There were a few writers from Kiribati featured in the book but I picked Teweiariki Teaero poetry to feature as he had three poems in the collection and they each were quite different. The poems were “Garlanding”, “Nareau’s Return” and “Merry Ancestors”.
Of the three “Merry Ancestors” is the one I liked the most. It’s almost like a children’s story as the sounds of thunder and lighting and a storm is explained as their ancestors having a party. I generally love when there are stories explaining stuff like storms to children to make them less scary or to connect the thing that’s happening to the past or spirituality.
“Garlanding” didn’t really have as much impact or interest to me as the other two but I still liked how it’s a poem about flowers and an act of giving and love.

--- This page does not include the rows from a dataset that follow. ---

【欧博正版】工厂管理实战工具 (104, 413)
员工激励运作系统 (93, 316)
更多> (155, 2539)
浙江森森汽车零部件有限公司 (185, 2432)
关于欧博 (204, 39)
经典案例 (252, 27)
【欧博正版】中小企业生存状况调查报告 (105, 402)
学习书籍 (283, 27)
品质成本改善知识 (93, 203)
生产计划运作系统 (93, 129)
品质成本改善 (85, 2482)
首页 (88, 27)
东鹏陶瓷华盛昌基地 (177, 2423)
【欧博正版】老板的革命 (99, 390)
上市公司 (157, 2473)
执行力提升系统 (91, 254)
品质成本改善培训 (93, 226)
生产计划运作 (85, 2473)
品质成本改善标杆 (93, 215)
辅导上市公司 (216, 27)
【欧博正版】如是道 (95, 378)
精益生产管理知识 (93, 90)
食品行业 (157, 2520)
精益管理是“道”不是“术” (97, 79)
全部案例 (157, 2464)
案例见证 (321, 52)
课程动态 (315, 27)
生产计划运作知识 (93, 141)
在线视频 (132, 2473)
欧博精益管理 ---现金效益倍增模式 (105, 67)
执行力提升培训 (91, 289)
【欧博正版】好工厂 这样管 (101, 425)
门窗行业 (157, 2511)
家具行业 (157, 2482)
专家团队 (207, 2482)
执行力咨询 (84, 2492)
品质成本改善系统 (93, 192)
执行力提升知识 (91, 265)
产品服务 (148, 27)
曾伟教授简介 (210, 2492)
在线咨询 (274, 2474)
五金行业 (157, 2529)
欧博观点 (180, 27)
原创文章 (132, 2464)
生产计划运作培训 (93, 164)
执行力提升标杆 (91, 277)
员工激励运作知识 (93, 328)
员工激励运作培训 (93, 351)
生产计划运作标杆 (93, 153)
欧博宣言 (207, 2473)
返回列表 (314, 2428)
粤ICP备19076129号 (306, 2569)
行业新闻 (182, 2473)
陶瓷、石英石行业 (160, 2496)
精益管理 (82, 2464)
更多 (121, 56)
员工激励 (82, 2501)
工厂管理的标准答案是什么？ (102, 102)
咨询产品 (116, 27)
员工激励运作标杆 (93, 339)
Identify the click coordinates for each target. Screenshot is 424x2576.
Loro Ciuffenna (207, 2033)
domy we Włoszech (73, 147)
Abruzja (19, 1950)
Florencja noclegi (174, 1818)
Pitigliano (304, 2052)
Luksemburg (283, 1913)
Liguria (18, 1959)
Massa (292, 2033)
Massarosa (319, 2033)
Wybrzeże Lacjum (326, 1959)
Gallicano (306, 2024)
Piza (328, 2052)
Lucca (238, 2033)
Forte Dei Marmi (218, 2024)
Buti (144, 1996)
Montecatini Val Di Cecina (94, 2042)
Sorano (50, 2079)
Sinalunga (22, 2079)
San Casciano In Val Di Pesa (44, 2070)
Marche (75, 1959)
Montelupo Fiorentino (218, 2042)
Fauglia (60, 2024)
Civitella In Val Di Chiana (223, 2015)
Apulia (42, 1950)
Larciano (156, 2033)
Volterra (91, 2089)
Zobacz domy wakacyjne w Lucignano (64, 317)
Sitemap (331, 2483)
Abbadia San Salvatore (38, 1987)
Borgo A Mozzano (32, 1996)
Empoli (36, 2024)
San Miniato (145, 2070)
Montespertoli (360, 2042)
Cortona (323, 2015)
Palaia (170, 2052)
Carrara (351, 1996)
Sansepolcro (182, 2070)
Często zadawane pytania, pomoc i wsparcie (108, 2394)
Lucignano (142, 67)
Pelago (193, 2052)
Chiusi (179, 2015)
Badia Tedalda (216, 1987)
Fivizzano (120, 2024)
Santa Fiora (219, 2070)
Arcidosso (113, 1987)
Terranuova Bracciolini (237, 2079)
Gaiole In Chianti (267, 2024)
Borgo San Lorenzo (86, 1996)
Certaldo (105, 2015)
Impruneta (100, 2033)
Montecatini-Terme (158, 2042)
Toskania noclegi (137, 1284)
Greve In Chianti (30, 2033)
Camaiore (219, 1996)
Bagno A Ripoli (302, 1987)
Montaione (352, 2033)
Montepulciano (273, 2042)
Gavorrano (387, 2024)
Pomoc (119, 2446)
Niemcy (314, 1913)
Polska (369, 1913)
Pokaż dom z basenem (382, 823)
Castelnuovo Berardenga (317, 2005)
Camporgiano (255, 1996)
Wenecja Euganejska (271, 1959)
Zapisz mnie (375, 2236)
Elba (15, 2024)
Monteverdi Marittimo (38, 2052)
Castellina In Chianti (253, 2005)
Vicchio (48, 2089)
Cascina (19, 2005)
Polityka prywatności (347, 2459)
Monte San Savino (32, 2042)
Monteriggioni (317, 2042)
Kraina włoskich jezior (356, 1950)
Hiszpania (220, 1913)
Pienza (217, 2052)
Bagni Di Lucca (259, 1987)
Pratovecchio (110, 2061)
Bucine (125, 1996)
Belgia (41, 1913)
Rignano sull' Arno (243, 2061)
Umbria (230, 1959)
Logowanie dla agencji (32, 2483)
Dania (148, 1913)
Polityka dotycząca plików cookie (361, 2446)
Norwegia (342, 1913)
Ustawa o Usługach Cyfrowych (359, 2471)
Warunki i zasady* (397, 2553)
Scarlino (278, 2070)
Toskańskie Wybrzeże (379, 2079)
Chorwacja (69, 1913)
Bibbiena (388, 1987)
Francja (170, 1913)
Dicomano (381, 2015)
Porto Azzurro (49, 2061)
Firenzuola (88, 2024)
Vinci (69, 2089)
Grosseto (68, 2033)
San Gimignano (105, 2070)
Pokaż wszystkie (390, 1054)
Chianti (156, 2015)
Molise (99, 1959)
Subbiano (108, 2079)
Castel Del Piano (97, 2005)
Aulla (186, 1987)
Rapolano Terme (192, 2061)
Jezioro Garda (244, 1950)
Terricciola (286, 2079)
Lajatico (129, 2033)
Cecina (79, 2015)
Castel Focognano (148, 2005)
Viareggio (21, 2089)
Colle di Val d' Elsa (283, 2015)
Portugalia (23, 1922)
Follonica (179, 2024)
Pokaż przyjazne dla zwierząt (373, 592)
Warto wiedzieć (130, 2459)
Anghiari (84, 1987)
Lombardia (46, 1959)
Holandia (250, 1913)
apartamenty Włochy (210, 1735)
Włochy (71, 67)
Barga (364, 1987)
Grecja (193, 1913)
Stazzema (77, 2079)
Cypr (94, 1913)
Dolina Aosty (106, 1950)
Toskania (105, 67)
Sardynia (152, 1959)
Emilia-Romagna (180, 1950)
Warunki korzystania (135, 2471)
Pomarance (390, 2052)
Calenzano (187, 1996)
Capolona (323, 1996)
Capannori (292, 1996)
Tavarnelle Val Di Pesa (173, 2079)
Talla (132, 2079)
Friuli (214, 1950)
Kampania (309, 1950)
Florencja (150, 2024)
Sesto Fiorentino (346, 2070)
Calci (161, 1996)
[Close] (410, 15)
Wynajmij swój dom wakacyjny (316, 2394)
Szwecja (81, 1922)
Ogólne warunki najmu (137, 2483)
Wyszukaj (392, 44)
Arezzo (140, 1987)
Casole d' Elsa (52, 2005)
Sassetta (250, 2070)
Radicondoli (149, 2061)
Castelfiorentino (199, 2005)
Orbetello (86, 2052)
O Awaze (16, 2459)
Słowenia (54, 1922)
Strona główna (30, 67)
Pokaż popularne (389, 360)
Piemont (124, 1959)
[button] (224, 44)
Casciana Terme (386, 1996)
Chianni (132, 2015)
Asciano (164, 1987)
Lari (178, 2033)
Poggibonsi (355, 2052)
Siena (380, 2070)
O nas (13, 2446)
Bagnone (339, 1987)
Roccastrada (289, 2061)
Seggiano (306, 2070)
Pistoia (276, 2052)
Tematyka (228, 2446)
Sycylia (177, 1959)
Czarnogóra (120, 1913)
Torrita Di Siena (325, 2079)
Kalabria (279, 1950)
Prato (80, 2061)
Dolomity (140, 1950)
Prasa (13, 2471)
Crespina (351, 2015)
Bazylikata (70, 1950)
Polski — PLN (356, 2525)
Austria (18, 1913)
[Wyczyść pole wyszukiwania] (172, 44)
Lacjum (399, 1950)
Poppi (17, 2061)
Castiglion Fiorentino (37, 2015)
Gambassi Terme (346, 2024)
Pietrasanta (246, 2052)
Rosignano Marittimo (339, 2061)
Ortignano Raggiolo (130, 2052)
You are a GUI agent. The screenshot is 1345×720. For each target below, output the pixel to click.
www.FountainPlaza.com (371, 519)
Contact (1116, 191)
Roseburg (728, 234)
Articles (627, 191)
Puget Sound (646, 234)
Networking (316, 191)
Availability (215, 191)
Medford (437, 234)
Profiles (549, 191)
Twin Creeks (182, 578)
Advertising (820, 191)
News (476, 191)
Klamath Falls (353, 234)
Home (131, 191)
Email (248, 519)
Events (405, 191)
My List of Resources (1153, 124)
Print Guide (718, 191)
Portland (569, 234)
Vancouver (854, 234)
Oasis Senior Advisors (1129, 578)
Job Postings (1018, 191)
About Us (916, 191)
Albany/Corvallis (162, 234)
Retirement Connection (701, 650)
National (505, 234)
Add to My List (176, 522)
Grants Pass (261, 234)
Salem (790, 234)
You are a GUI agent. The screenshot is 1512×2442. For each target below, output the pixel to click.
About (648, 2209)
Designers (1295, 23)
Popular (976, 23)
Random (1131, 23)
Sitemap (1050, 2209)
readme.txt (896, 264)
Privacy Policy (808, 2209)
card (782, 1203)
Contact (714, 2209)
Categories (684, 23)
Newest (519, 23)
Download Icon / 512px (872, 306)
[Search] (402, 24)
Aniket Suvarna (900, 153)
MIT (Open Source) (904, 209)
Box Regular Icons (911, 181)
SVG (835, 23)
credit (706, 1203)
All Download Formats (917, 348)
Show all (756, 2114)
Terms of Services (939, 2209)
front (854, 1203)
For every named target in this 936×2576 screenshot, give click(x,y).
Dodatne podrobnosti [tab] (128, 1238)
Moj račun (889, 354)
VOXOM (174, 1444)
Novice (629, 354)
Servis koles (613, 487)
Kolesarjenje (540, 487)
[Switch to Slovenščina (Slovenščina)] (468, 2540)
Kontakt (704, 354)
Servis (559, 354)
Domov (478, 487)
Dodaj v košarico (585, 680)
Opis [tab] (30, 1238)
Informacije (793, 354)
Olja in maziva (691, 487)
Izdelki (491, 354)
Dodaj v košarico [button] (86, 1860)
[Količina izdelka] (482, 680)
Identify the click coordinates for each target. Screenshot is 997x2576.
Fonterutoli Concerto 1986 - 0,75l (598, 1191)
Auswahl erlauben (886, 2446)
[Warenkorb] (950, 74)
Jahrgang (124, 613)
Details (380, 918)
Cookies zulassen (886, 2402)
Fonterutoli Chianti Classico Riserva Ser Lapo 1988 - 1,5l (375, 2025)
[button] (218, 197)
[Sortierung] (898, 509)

“Nareau’s Return” is a poem where a little googling led me to understand it more as it had cultural reference in it that I was unaware of. The Nareau in question is the creator deity in the mythology of the Gilbert Islands, of which Kiribati is a part of. Reading the poem again knowing that Nareau is a god rather than simply an old man like he’s described adds extra layers to the poem and makes his confusion of how the country has become industrialised more understandable. He doesn’t recognise his home and the sounds of things like cars overwhelms him.